Lo aveva capito profeticamente David Maria Turoldo, proponendo nella Notte del Signore il dolore del cosmo intero di fronte all’eclisse dello spirito e anche della speranza, perché “perfino gli olivi piangevano/ quella notte, e le pietre/ erano più pallide e immobili,/ l’aria tremava tra ramo e ramo/ quella Notte”. La disperazione nello stesso Redentore che chiede l’allontanamento del calice del sacrificio, Turoldo la vedeva in una povera senza gambe che dormiva d’inverno ricoperta di fogli di giornale tra l’indifferenza della metropoli gaudente, nei reticolati dei campi di concentramento, nelle domande di senso di chi perde tutto senza un apparente perché. È quel sostare al di qua della Resurrezione, a quel prima inspiegabile e non dicibile che fa della poesia di Turoldo qualcosa di palpabile, reale, lontano da qualsiasi formalismo.

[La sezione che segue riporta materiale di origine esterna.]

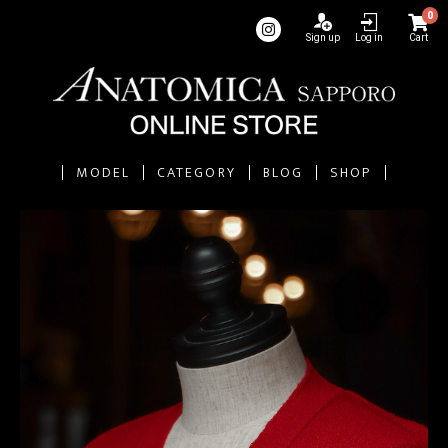
0
Sign up
Log in
Cart
MODEL
CATEGORY
BLOG
SHOP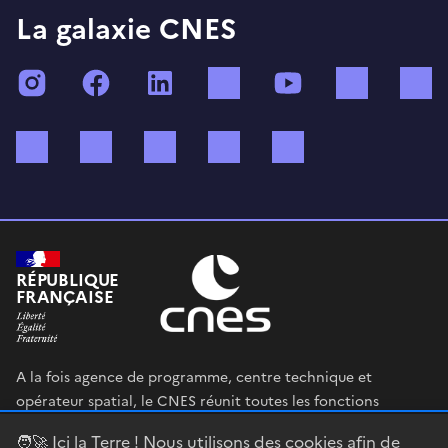
La galaxie CNES
Instagram
Facebook
LinkedIn
TikTok
YouTube
Twitch
Bluesky
Mastodon
X (ex Twitter)
WhatsApp
Spotify
RÉPUBLIQUE
FRANÇAISE
A la fois agence de programme, centre technique et
opérateur spatial, le CNES réunit toutes les fonctions
permettant au gouvernement français de définir et mettre
🧑‍🚀 Ici la Terre ! Nous utilisons des cookies afin de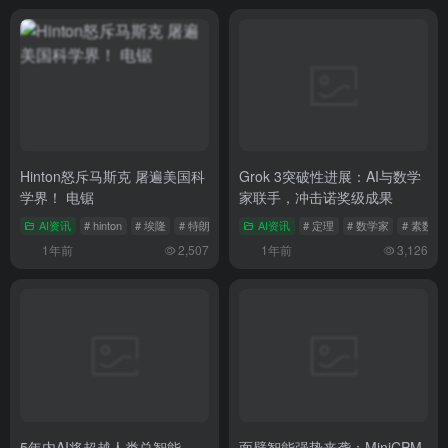
Hinton怒斥马斯克 屠遍美国科
Grok 3突破性进展：AI与数学
学界！ 电锯
家联手，冲击诺奖级成果
AI资讯
# hinton
# 埃隆
# 特朗普
AI资讯
# 定理
# 数学家
# 素数
1年前
2,507
1年前
3,126
5年内AI将超越人类总智能
面壁智能强势来袭：MiniCPM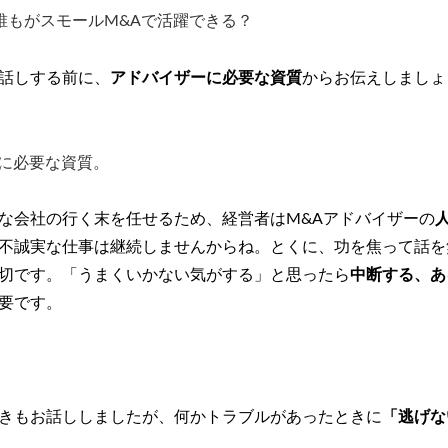
もがスモールM&Aで活躍できる？
話しする前に、
アドバイザーに必要な資質
からお伝えしましょ
に必要な資質。
な会社の行く末を任せるため、経営者はM&Aアドバイザーの
不誠実な仕事は継続しませんからね。とくに、功を焦って話を
切です。「うまくいかない気がする」と思ったら
中断する、あ
要です。
きもお話ししましたが、何かトラブルがあったときに
「逃げな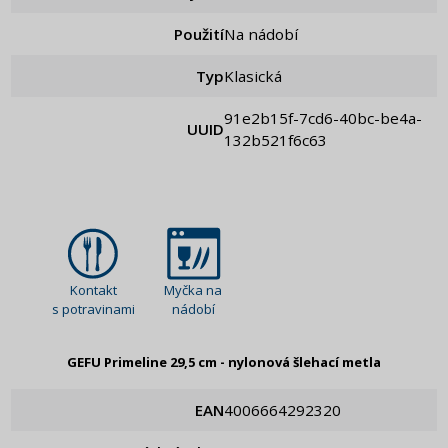
Použití
Na nádobí
Typ
Klasická
91e2b15f-7cd6-40bc-be4a-
UUID
132b521f6c63
Kontakt
Myčka na
s potravinami
nádobí
GEFU Primeline 29,5 cm - nylonová šlehací metla
EAN
4006664292320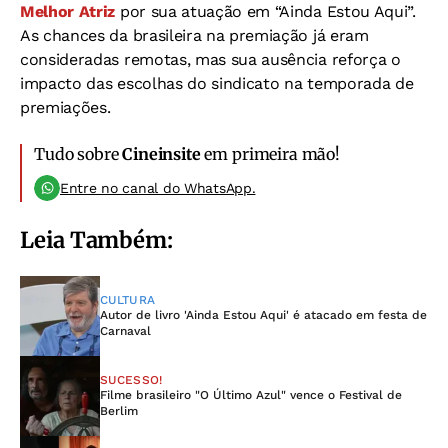
Melhor Atriz
por sua atuação em “Ainda Estou Aqui”.
As chances da brasileira na premiação já eram
consideradas remotas, mas sua ausência reforça o
impacto das escolhas do sindicato na temporada de
premiações.
Tudo sobre
Cineinsite
em primeira mão!
Entre no canal do WhatsApp.
Leia Também:
CULTURA
Autor de livro 'Ainda Estou Aqui' é atacado em festa de
Carnaval
SUCESSO!
Filme brasileiro "O Último Azul" vence o Festival de
Berlim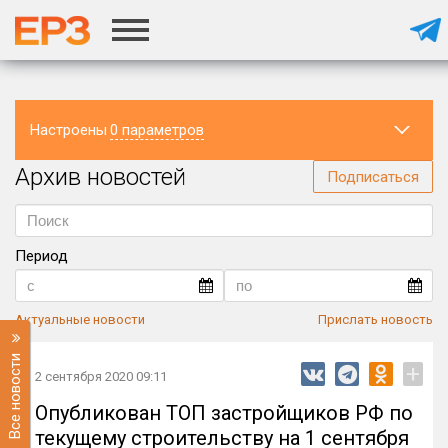
Настроены
0 параметров
Архив новостей
Регион
Подписаться
Период
Актуальные новости
Прислать новость
Все новости
+
2 сентября 2020 09:11
Опубликован ТОП застройщиков РФ по
текущему строительству на 1 сентября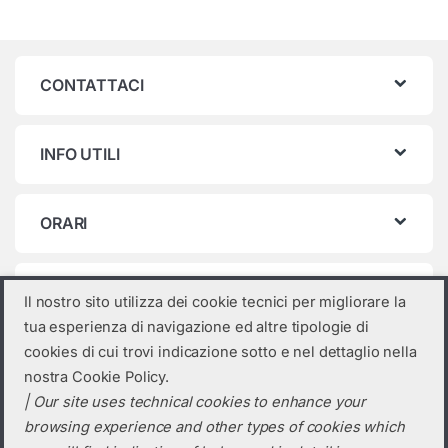
CONTATTACI
INFO UTILI
ORARI
Categorie prodotto
Il nostro sito utilizza dei cookie tecnici per migliorare la
tua esperienza di navigazione ed altre tipologie di
Accessori
×
cookies di cui trovi indicazione sotto e nel dettaglio nella
nostra Cookie Policy.
| Our site uses technical cookies to enhance your
browsing experience and other types of cookies which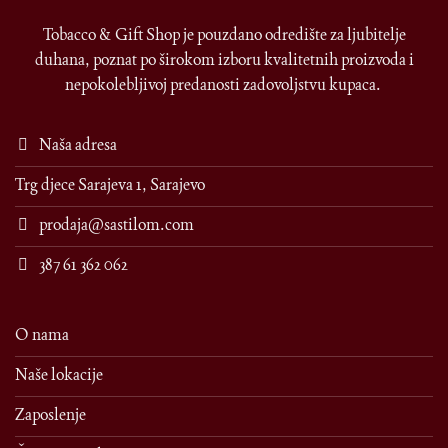
Tobacco & Gift Shop je pouzdano odredište za ljubitelje
duhana, poznat po širokom izboru kvalitetnih proizvoda i
nepokolebljivoj predanosti zadovoljstvu kupaca.
Naša adresa
Trg djece Sarajeva 1, Sarajevo
prodaja@sastilom.com
387 61 362 062
O nama
Naše lokacije
Zaposlenje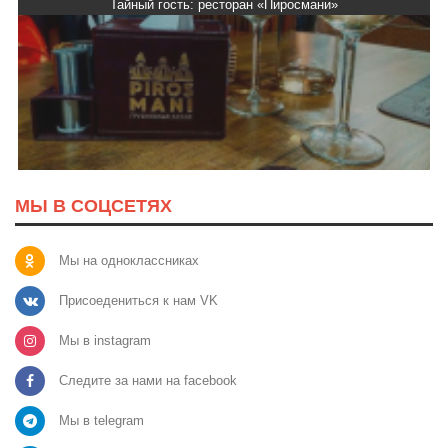
Тайный гость: доставка Капибара
МЫ В СОЦСЕТЯХ
Мы на одноклассниках
Присоедениться к нам VK
Мы в instagram
Следите за нами на facebook
Мы в telegram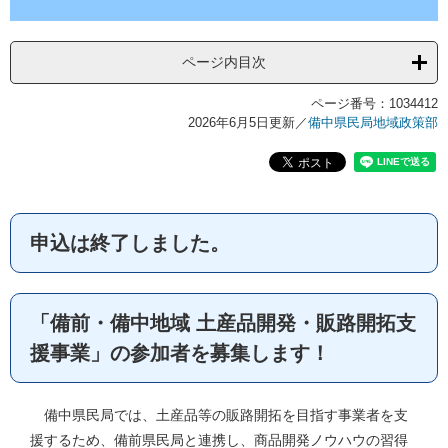
ページ内目次
ページ番号：1034412
2026年6月5日更新
／
備中県民局地域政策部
申込は終了しました。
「備前・備中地域 土産品開発・販路開拓支
援事業」の参加者を募集します！
備中県民局では、土産品等の販路開拓を目指す事業者を支
援するため、備前県民局と連携し、商品開発ノウハウの習得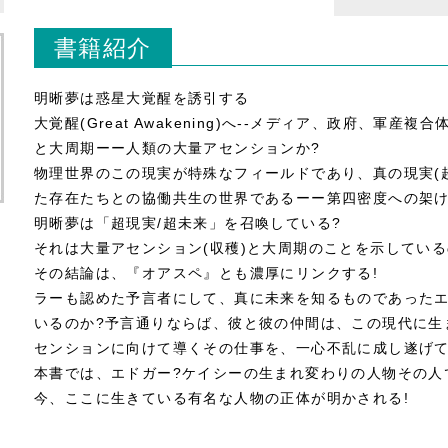
書籍紹介
明晰夢は惑星大覚醒を誘引する
大覚醒(Great Awakening)へ--メディア、政府、軍
と大周期ーー人類の大量アセンションか?
物理世界のこの現実が特殊なフィールドであり、真の現実(
た存在たちとの協働共生の世界であるーー第四密度への架け
明晰夢は「超現実/超未来」を召喚している?
それは大量アセンション(収穫)と大周期のことを示している
その結論は、『オアスペ』とも濃厚にリンクする!
ラーも認めた予言者にして、真に未来を知るものであったエ
いるのか?予言通りならば、彼と彼の仲間は、この現代に生
センションに向けて導くその仕事を、一心不乱に成し遂げて
本書では、エドガー?ケイシーの生まれ変わりの人物その人
今、ここに生きている有名な人物の正体が明かされる!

Come la poesia del Clemente Rebora dopo la conversione e la scelta di entrare tra i Rosminiani, una scelta radicale, per dimenticare e farsi dimenticare, e lasciarsi alle spalle una produzione poetica che pure lo aveva visto -e lo vede tuttora- tra i più grandi lirici italiani del Novecento. La poesia del dopo sarà quella del ritorno a versi volutamente facili, scarni, mirati alla devozione e alla comprensione di tutti, come quando si rivolge alla Croce che “irraggia luce dal Calvario,/ di nuovo posta da Rosmini al sommo:/ dice in salvezza del mondo precario/ che un solo Amore è vero e necessario”. La tentazione di pensare alla umile, didascalica, “primitiva” Natività mistica di un Botticelli un tempo raffinatissimo, giunto alla fine della sua carriera, è davvero forte.

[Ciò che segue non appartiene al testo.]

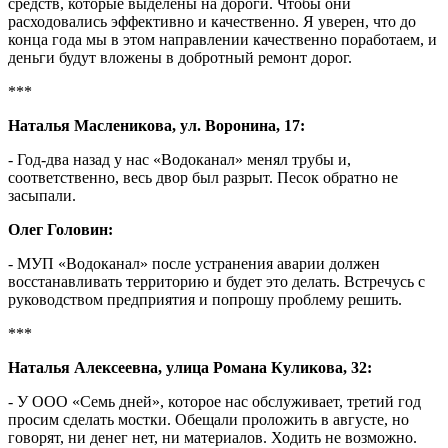
средств, которые выделены на дороги. Чтобы они
расходовались эффективно и качественно. Я уверен, что до
конца года мы в этом направлении качественно поработаем, и
деньги будут вложены в добротный ремонт дорог.
***
Наталья Масленикова, ул. Воронина, 17:
- Год-два назад у нас «Водоканал» менял трубы и,
соответственно, весь двор был разрыт. Песок обратно не
засыпали.
Олег Головин:
- МУП «Водоканал» после устранения аварии должен
восстанавливать территорию и будет это делать. Встречусь с
руководством предприятия и попрошу проблему решить.
***
Наталья Алексеевна, улица Романа Куликова, 32:
- У ООО «Семь дней», которое нас обслуживает, третий год
просим сделать мостки. Обещали проложить в августе, но
говорят, ни денег нет, ни материалов. Ходить не возможно.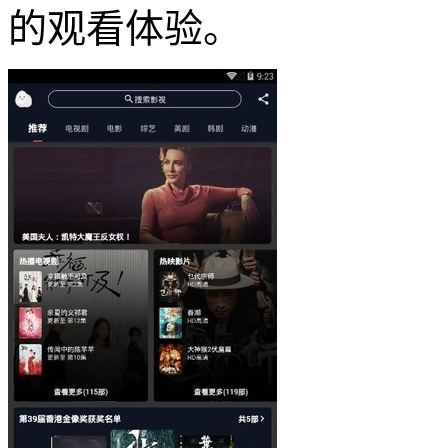
的观看体验。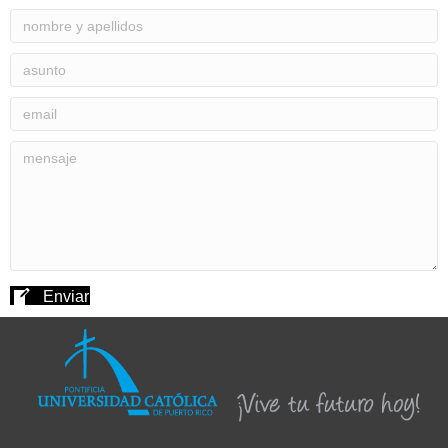
Enviar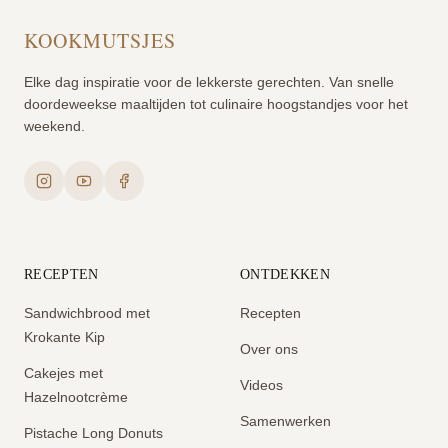
KOOKMUTSJES
Elke dag inspiratie voor de lekkerste gerechten. Van snelle
doordeweekse maaltijden tot culinaire hoogstandjes voor het
weekend.
RECEPTEN
ONTDEKKEN
Sandwichbrood met
Recepten
Krokante Kip
Over ons
Cakejes met
Videos
Hazelnootcrème
Samenwerken
Pistache Long Donuts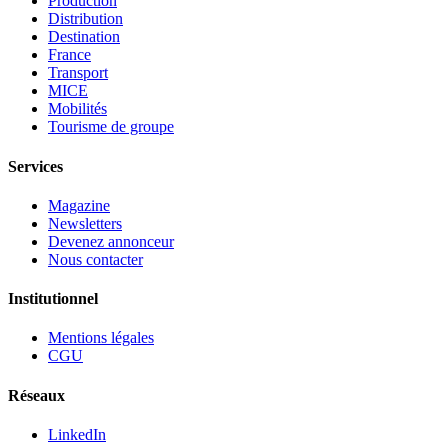
Production
Distribution
Destination
France
Transport
MICE
Mobilités
Tourisme de groupe
Services
Magazine
Newsletters
Devenez annonceur
Nous contacter
Institutionnel
Mentions légales
CGU
Réseaux
LinkedIn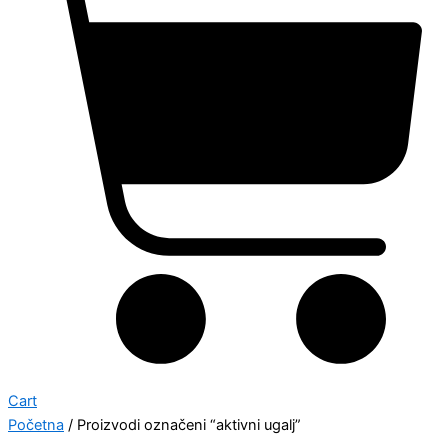
Cart
Početna
/ Proizvodi označeni “aktivni ugalj”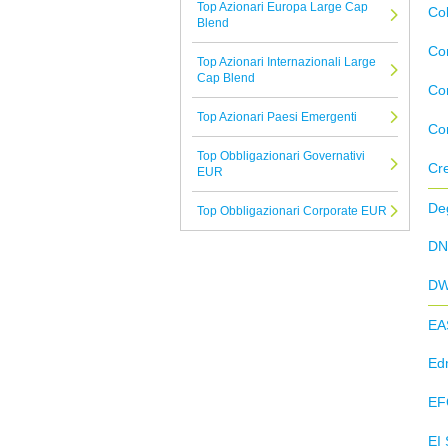
Top Azionari Europa Large Cap
Co
Blend
Co
Top Azionari Internazionali Large
Cap Blend
Co
Top Azionari Paesi Emergenti
Co
Top Obbligazionari Governativi
Cre
EUR
De
Top Obbligazionari Corporate EUR
DN
D
EA
Ed
EF
EI 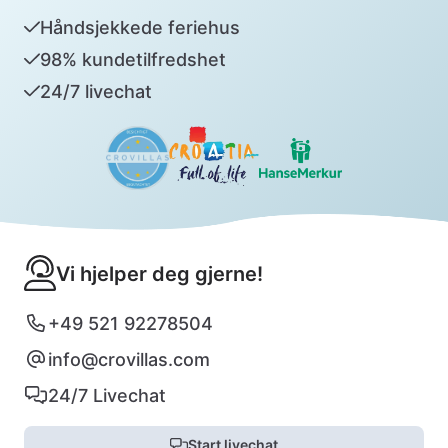
Håndsjekkede feriehus
98% kundetilfredshet
24/7 livechat
Vi hjelper deg gjerne!
+49 521 92278504
info@crovillas.com
24/7 Livechat
Start livechat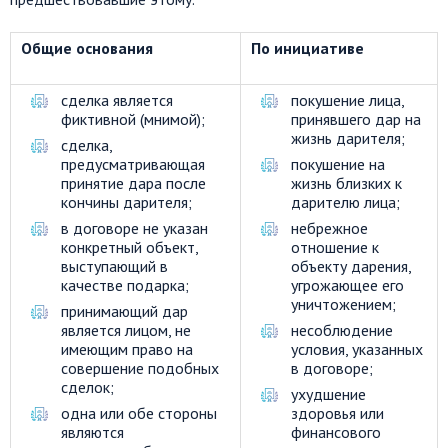
Общие основания
По инициативе
сделка является
покушение лица,
фиктивной (мнимой);
принявшего дар на
жизнь дарителя;
сделка,
предусматривающая
покушение на
принятие дара после
жизнь близких к
кончины дарителя;
дарителю лица;
в договоре не указан
небрежное
конкретный объект,
отношение к
выступающий в
объекту дарения,
качестве подарка;
угрожающее его
уничтожением;
принимающий дар
является лицом, не
несоблюдение
имеющим право на
условия, указанных
совершение подобных
в договоре;
сделок;
ухудшение
одна или обе стороны
здоровья или
являются
финансового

Ma già nel secolo precedente, l’umano troppo umano, come aveva suggerito Nietzsche, della Passione aveva fatto breccia nei cuori dei non credenti come Pascoli. Il suo Gesù sa di dover morire, e quando le voci del popolo gridano che Barabba, il padre di quel bimbo che sta abbracciando, morirà presto in croce, allora ”Il Profeta, alzando gli occhi,/ -No- mormorò con l’ombra nella voce”. Quella “ombra nella voce” dice tutto, nella sintesi della grande poesia: ci dice la consapevolezza di chi sa di dover andare fino in fondo in un cammino che porterà dalla gioia della condivisione del poco all’atrocità del supplizio e alla disperazione.
In Emily Dickinson la partecipazione al dolore del Figlio dell’uomo arriva ad esiti mai osati fino ad allora: “Morii per la Bellezza -ma ero appena/ sistemata nella Tomba/ quando Uno che morì per la Verità, fu adagiato/ in una Stanza adiacente”. La comunione con Cristo è talmente abissale che, in una sorta di sposalizio rovesciato, la sposa condivide il letto funebre dello Sposo.
E d’altronde, tre secoli prima, un uomo che aveva scelto di portare fin dal nome il riferimento alla Passione, Giovanni della Croce, aveva cantato il sacrificio radicale di condivisione per il ritorno alla vita di un mondo che aveva perso la Grazia: “Perché tua madre, la natura umana, fu violata dai tuoi progenitori sotto l’albero, e tu, sotto l’albero della Croce, fosti risanata; così, se tua madre sotto l’albero ti ha dato la morte, io sotto l’albero della Croce ti dono la vita”, afferma lo Sposo nel Cantico Spirituale.
E il nostro scrittore cattolico per eccellenza? La sua Passione, all’interno degli Inni sacri, dietro la scelta di un linguaggio apparentemente retorico e arcaizzante nasconde la conoscenza di quel dolore, di un Gesù che “l’abbandono del Padre sostenne” e che dovette subire l’abbraccio traditore di quello che avrebbe dovuto essere un amico fraterno, e i dileggi di una folla che infierisce in una “gioia crudel” quanto maggiore è la disperazione della vittima.
Una disperazione con cui dobbiamo, purtroppo, tornare a fare i conti oggi.